They're faster - often by factors - than row based database if your workload is mainly based on aggregates. That's why they're so effective for datawarehousing.
On the other hand if your workload is update/delete heavy then they can be much slower than row-based databases.
Just imagine that you're updating a dozen rows at a single record. In a row database that's one search, in a column database it's 12 searches.
They're complimentary to each other - that's why you often see say banks using row-based databases for the day-to-day workload (lots of updates) and column databases for analytics (lots of data being aggregated).
This is a very interesting paper where the researchers have compared performance of Column Store databases with plain Row Store databases as well as Row Store databases emulating column stores by using vertical partitioning and other techniques.
There is also A Comparison of C-Store and Row-Store in a Common Framework [http://pages.cs.wisc.edu/~alanh/tr.pdf] where researchers demonstrate that the gain that Column Store databases give can be easily achieve in row stores by but by other techniques.
From what I remember the advantage of Column-Oriented DB is its data locality - the data of a column are stored together so that more of them can be loaded into memory in one shot, less disk seeks. They are good when doing aggregation (sum,count,groupby) on a few columns out of a table with many columns since the rest of the columns are not touched at all. When the full rows have to be retrieved, there's no advantage or may be even slower than row-based db.
They also tend to have more effective compression. C-store (vertica) is also interesting because it takes advantage of compressed data inside the query engine to make queries faster, rather than taking the more traditional step of uncompressing the information and then processing it.
One of the main disadvantages (particularly on more naive implementations) is that incremental inserts can be slow, due to the number of disk seeks required to insert a row.
It can also be on the same _machine_, when you look at distributed data stores. One of the pains of "scanning" vertically is that you have to go through all of the machines in your cluster, where each takes a shard of your data.
Cassandra's implementation provides many insights into this question.
Not only data locality from the entity's POV, but also from the machine's POV.
Cassandra also stores the data on disk in a forward-only data structure (to avoid disk seeks), which is periodically compacted (deletes, updates) and employs bloom filters to ease up on cache/disk hits and misses.
I guess one more advantage of a practical column store like Cassandra is that you are being forced to shape your data to your queries (no relational calculus/algebra as in RDBMS) which requires much more thought.
you are being forced to shape your data to your queries (no relational calculus/algebra as in RDBMS)
I think this is wrong twice over. First, there are commercial column store RDBMS systems already, starting with Vertica. And secondly, in any large RDBMS, you have to shape your data to your queries and your queries to your data. There's a reason that people with very large databases want very skilled DBAs and DB developers. The notion that row stores allow you to build enormous data warehouses without giving any thought to how you layout data on disk, what sort of indexing you use, how to normalize, etc is just absurd.

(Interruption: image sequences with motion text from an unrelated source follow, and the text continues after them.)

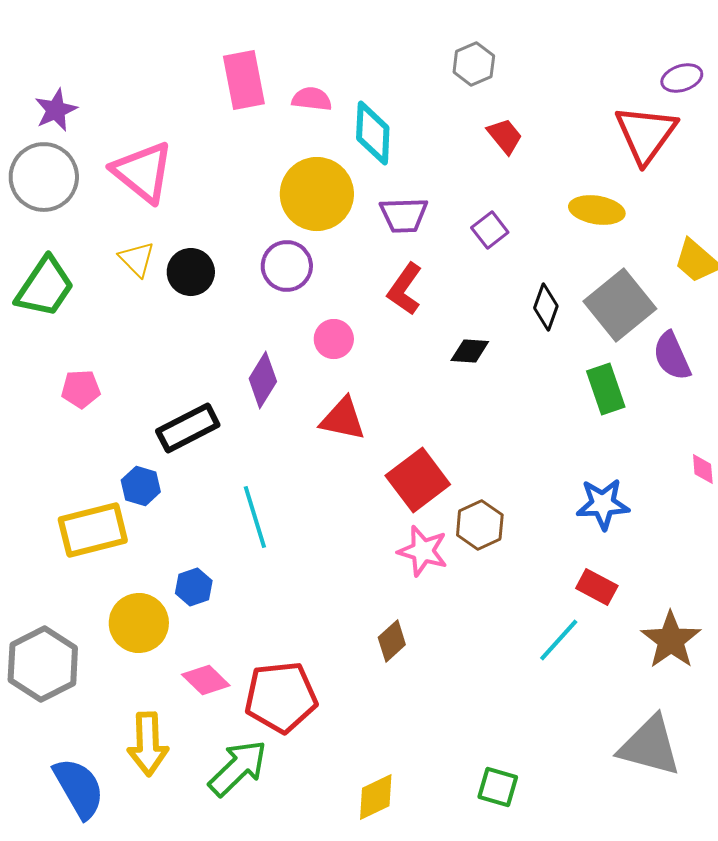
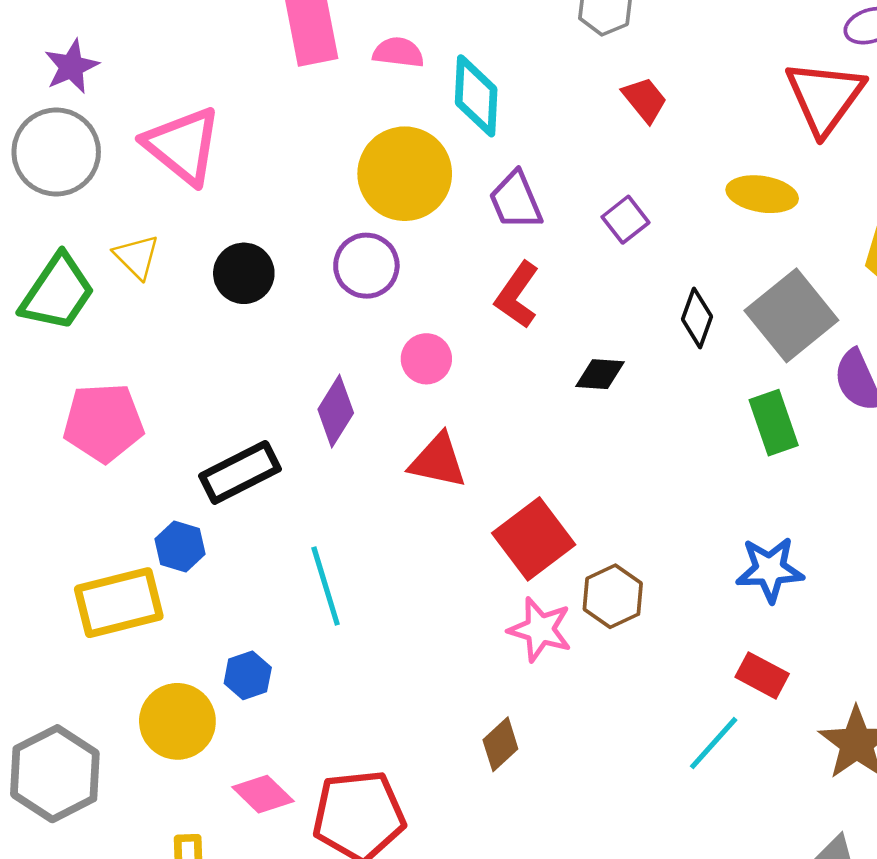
purple trapezoid: (404, 215) -> (516, 201), turned 69
yellow triangle: (137, 259) -> (137, 257), moved
pink pentagon: (81, 389) -> (103, 423), size x1.6

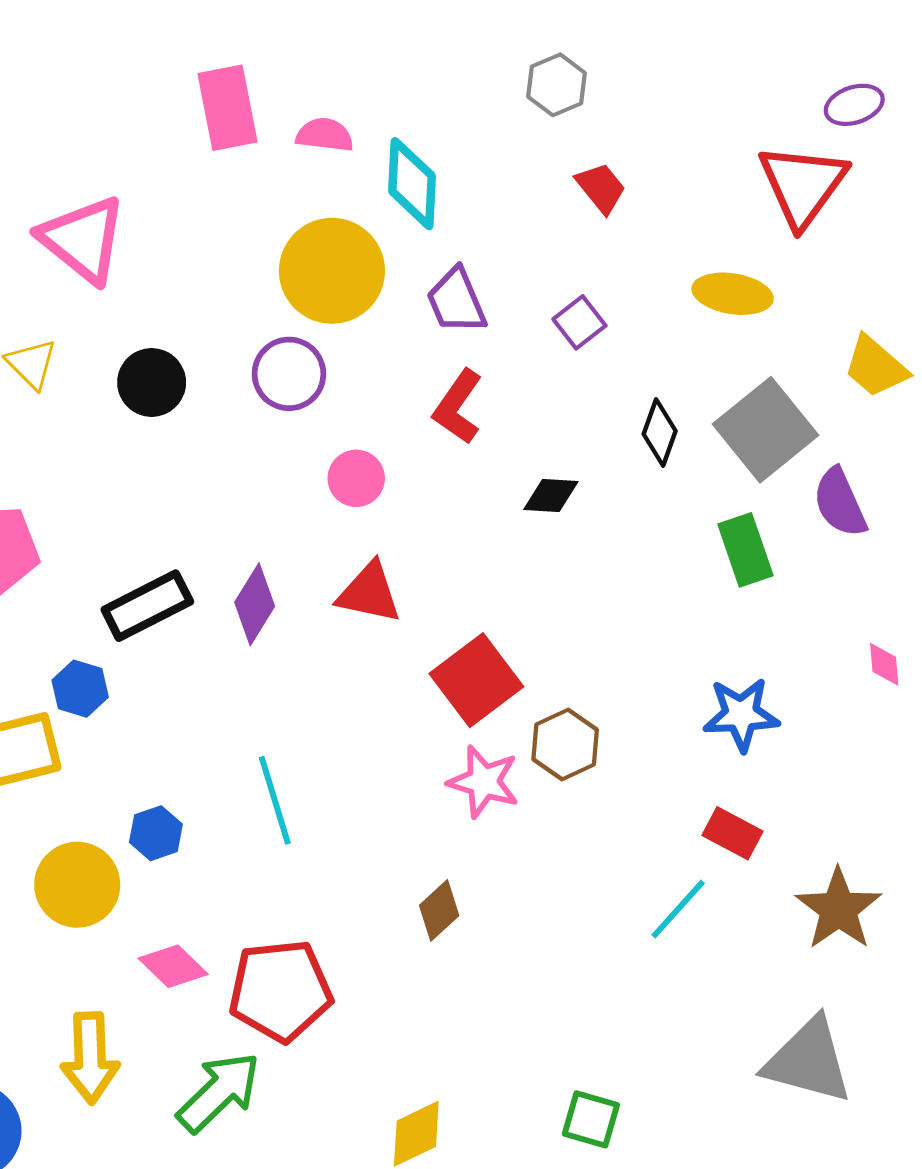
purple diamond: (336, 411) -> (255, 604), moved
cyan line: (326, 586) -> (275, 800), moved

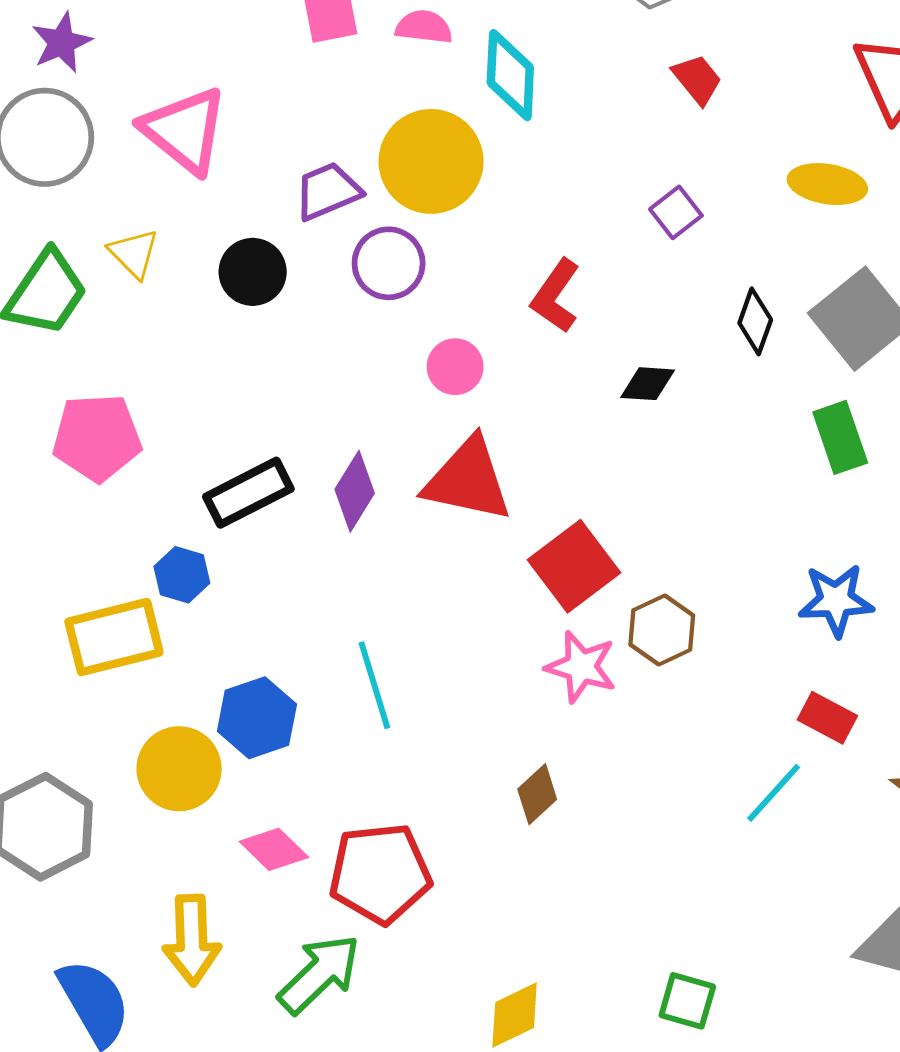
purple trapezoid: (456, 301) -> (328, 191), moved, turned 90
red triangle: (369, 593) -> (468, 480), size x1.4
blue hexagon: (156, 833) -> (257, 718), size x1.5

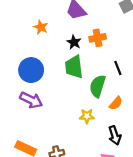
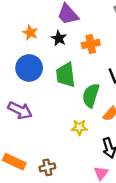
black star: (74, 42) -> (59, 38), moved
blue circle: (31, 70) -> (29, 68), moved

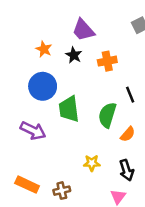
green trapezoid: (66, 75) -> (69, 109), moved
yellow star: (79, 127) -> (92, 163), moved

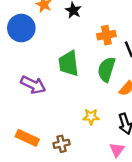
orange cross: (107, 61) -> (106, 35), moved
blue circle: (43, 86) -> (21, 28), moved

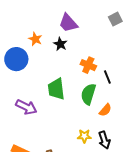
orange cross: (106, 35) -> (88, 65), turned 35
yellow star: (91, 117) -> (84, 136), moved

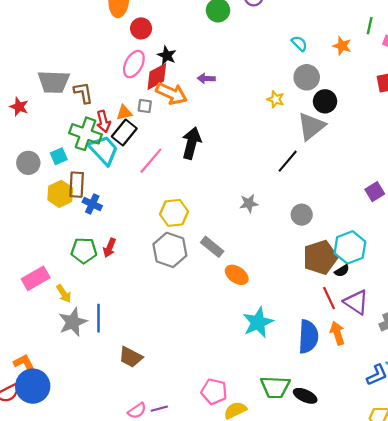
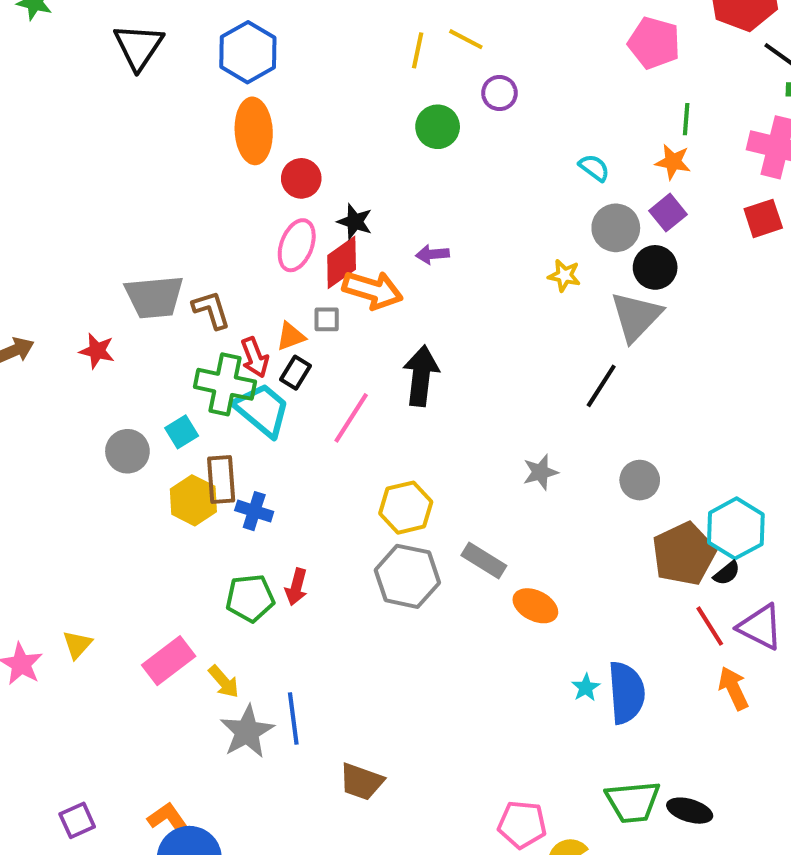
green line: (370, 26) -> (686, 119), moved
black rectangle: (124, 132) -> (296, 373), size x0.7
purple square: (375, 192) -> (668, 213), moved
cyan star: (258, 322) -> (586, 688), size x0.5
blue semicircle: (308, 337) -> (626, 693), moved

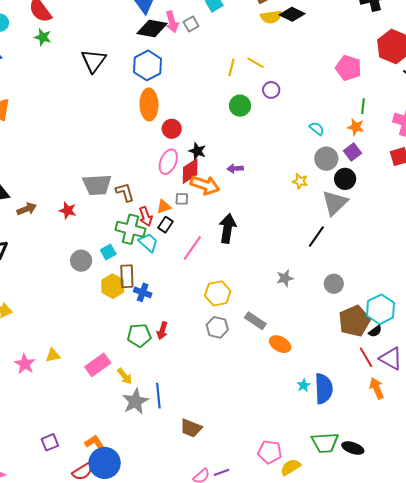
cyan trapezoid: (262, 410) -> (148, 242), size x0.7
gray hexagon: (407, 576) -> (217, 327), size x0.7
yellow triangle: (77, 644) -> (53, 355), turned 35

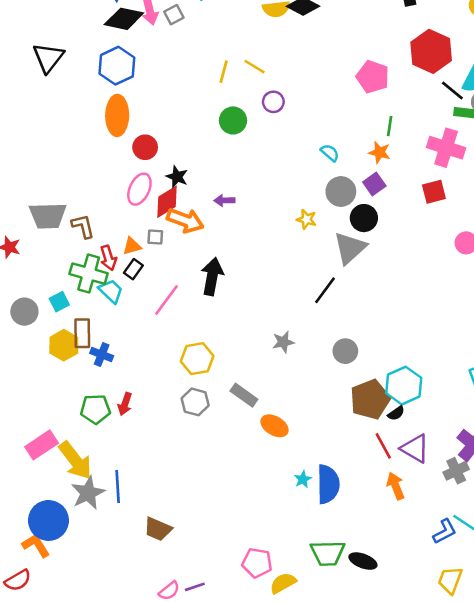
yellow arrow: (125, 376) -> (75, 460), size x1.8
blue circle: (105, 463) -> (48, 520), moved

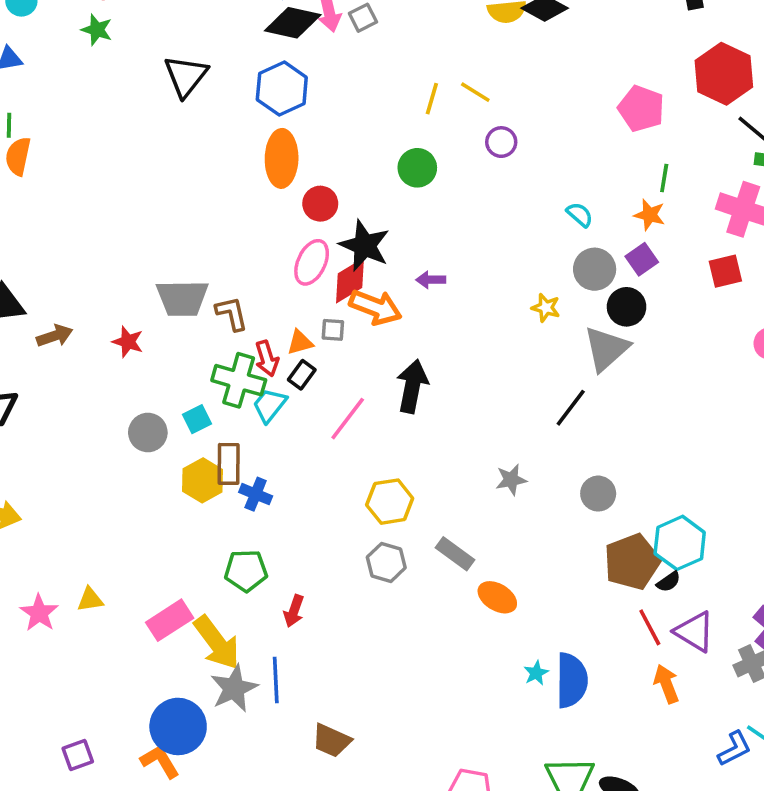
green circle: (233, 120) -> (417, 168), moved
black star: (177, 177) -> (365, 246), size x1.6
cyan trapezoid: (111, 291) -> (270, 405), turned -96
red arrow: (125, 404) -> (294, 611), moved

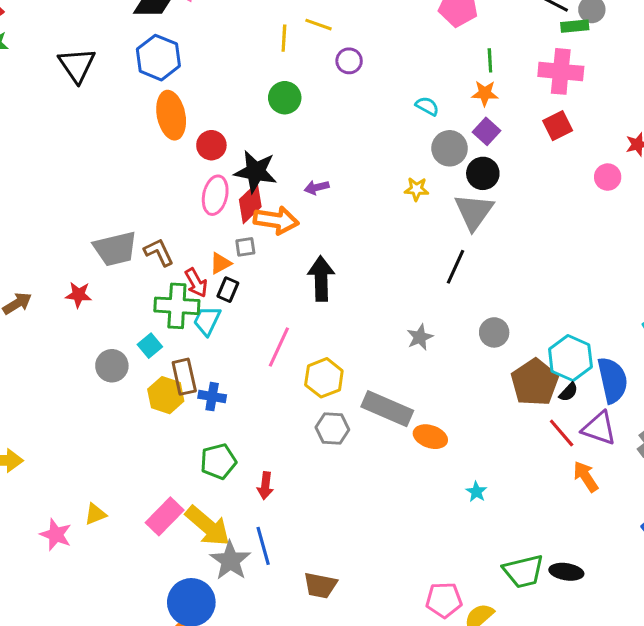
pink line: (348, 419) -> (279, 347), moved
gray rectangle: (455, 554) -> (387, 409), size x1.5
blue semicircle: (572, 680) -> (612, 380), moved

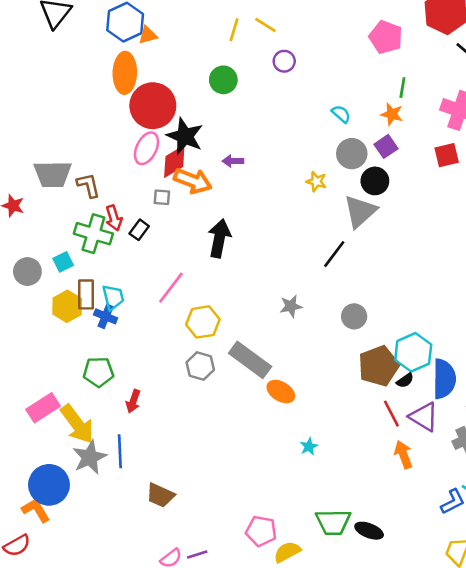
red circle: (211, 145) -> (153, 106), size x1.8
orange triangle: (220, 263) -> (148, 35), moved
cyan trapezoid: (207, 321) -> (113, 297), moved, turned 128

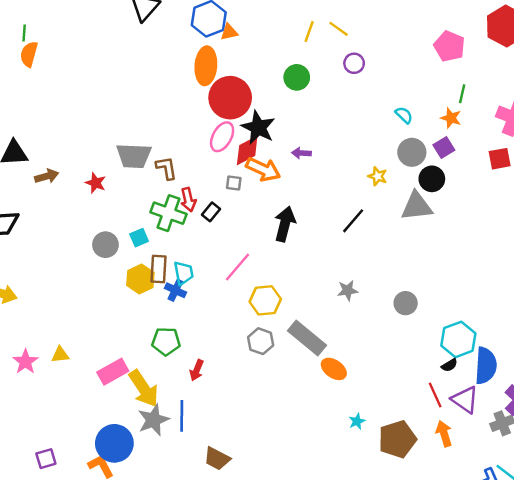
gray triangle: (360, 211) -> (417, 206), turned 32
black line: (334, 254) -> (353, 221), moved
brown pentagon: (379, 366) -> (397, 439), moved

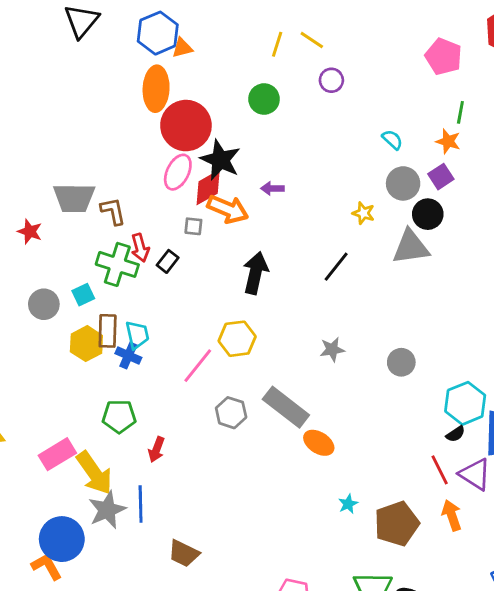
pink line: (238, 267) -> (198, 366), moved
yellow hexagon: (265, 300) -> (237, 339), moved

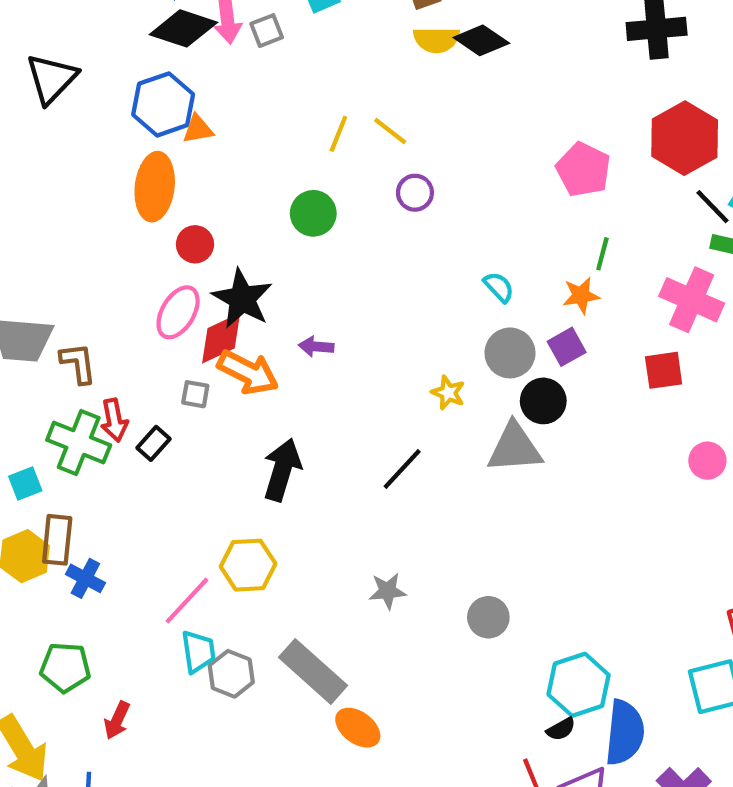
red circle: (186, 126) -> (195, 244), size x0.5
orange star: (448, 141) -> (581, 295), turned -30
cyan trapezoid: (137, 335) -> (198, 652), moved

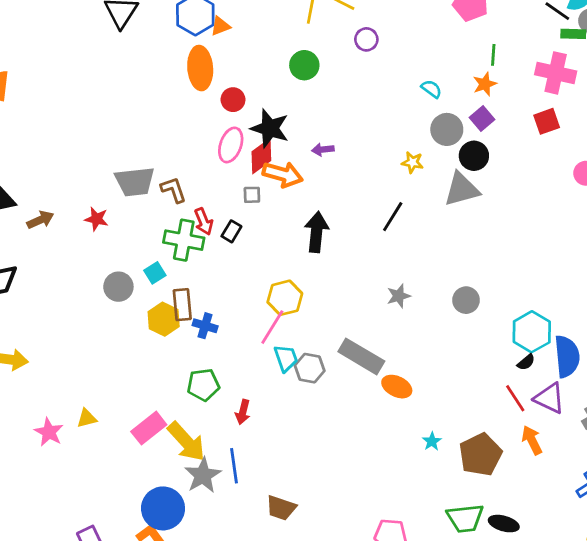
yellow hexagon: (248, 565) -> (285, 298), moved

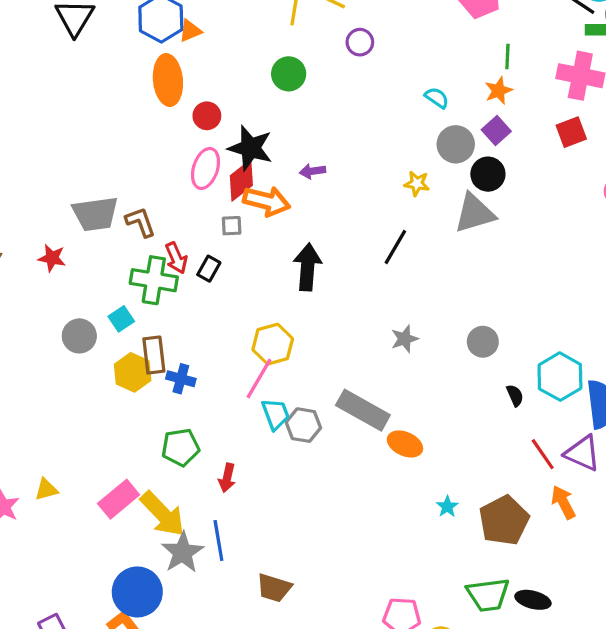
black semicircle: (526, 362) -> (515, 395), moved, turned -72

This doesn't seem like an advantage to me at all. I'd like the system to be able to evolve regarding the sorts of queries that it answers to, and relational systems seem to be very good in this regard.
From my work there are 2 key advantages that using a column oriented approach bring:
1. There is far less storage required to represent data in a column oriented database due to the ability to compress like data. This storage benefit is really important when you get to tables, as it means you can hold more of your data set in memory at any one time.
2. For tables that have a lot of columns, but queries that only touch a few at a time, it means less work for the query to do, since there is no jumping from row pointed to column pointer.
For case 2, a good index in a normal RDBMS also gives the same benefit. If your query only touched the columns in the index, the query would be blasting fast. The full rows are not used at all. One trick to improve query performance is to create composite index that contains all the columns needed in the query, which is like a mini-table with only the columns in the query.
Yes but each additional index adds to the storage requirement of the data. With column oriented designs each column is often indexed with bitmap indexes which are very small (often the index + raw data is smaller than the raw data stored in an array thanks to compression). Index intersection is also much faster with bitmap indexes rather then b-trees.
One trick to improve query performance is to create composite index that contains all the columns needed in the query, which is like a mini-table with only the columns in the query.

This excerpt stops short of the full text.